Opção 2: Usa o Memoirji no lugar do Storyworth. O Memoirji gera prompts adaptativos automaticamente com base no que seu narrador já compartilhou, e entrega via WhatsApp em vez de email. É grátis, suporta voz, e funciona em 10 idiomas, incluindo português brasileiro. Trade-off: não tem capa dura impressa por padrão (dá pra exportar o PDF e imprimir separado em serviços como Clube de Autores, Agbook, ou Amazon KDP — fica algo entre R$50 e R$300).

Quando a estrutura do Storyworth é a certa

O formato de email semanal funciona genuinamente pra alguns narradores:

  • Estão confortáveis com email
  • Gostam de uma cadência semanal consistente
  • Preferem digitar a usar voz
  • Querem capa dura pronta no final
  • Inglês é a língua principal (pra narradores monolíngues em português brasileiro isso é problema real)
  • Moram nos EUA (sem surpresa de frete internacional — pro Brasil, frete e taxa de importação são extras significativos)

Pra famílias brasileiras com pais que falam só português brasileiro, o Storyworth raramente é o caminho direto. Mais detalhe da estrutura de preços no nosso guia completo de preços do Storyworth 2026.

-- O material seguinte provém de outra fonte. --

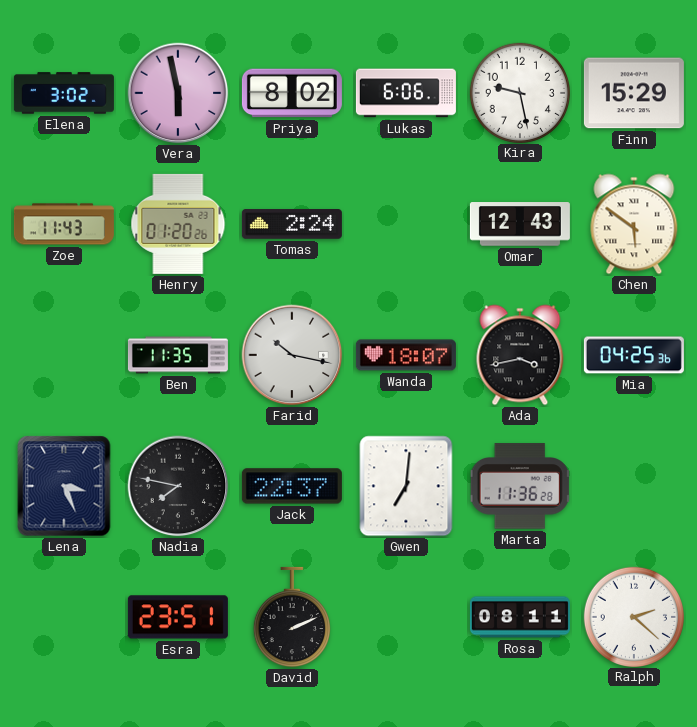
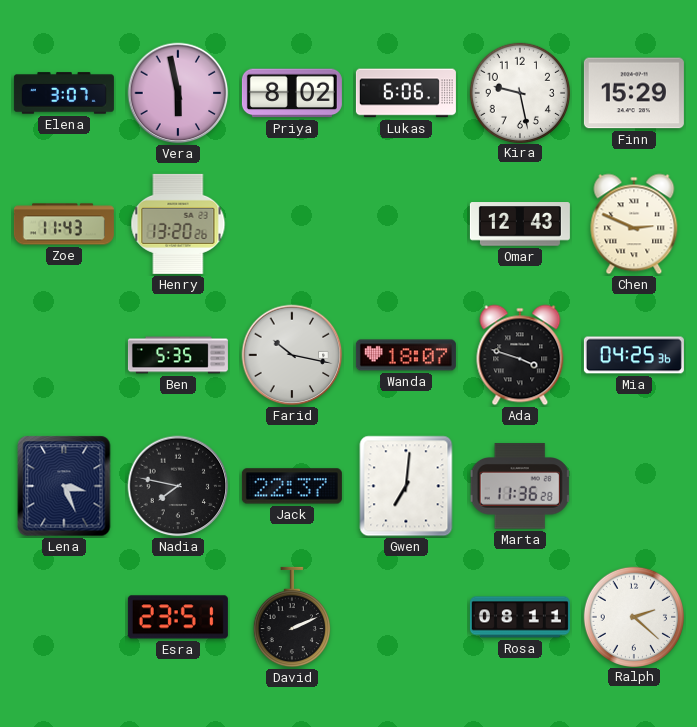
Elena: 3:02 -> 3:07
Henry: 01:20 -> 13:20
Tomas: 2:24 -> none
Chen: 5:51 -> 2:49
Ben: 11:35 -> 5:35
Ada: 3:43 -> 3:48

Quando você deveria escrever suas próprias perguntas

Usa suas próprias perguntas (ou geradas por ChatGPT) se:

  • A vida do narrador não bate com os defaults centrados nos EUA
  • Ele(a) tem carreira ou bagagem especializada
  • Prefere voz a digitação
  • Tem desafios de memória ou cognição
  • Você quer mais controle sobre ordem e follow-ups
  • Ele(a) fala só português brasileiro

Nesse caso, nossos 25 prompts de entrevista ChatGPT testados mais o sistema baseado em voz do Memoirji é a configuração de menor fricção.

O que fazer essa semana

  1. Escolhe 5 perguntas da lista acima que você quer que seu pai ou sua mãe responda. Só 5.

  2. Manda por WhatsApp esse fim de semana, sem Storyworth.

  3. Pede pra ele(a) gravar respostas de voz no celular e te mandar de volta.

  4. Ouve. Se engaja, você tem um projeto de memórias começando. Se não engaja, economizou uma assinatura de 52 semanas.

As perguntas importam, mas o teste importa mais. Uma assinatura de 99 USD que acaba com 3 respostas é custo perdido. Um teste grátis de 5 perguntas te diz se o narrador tá pra isso.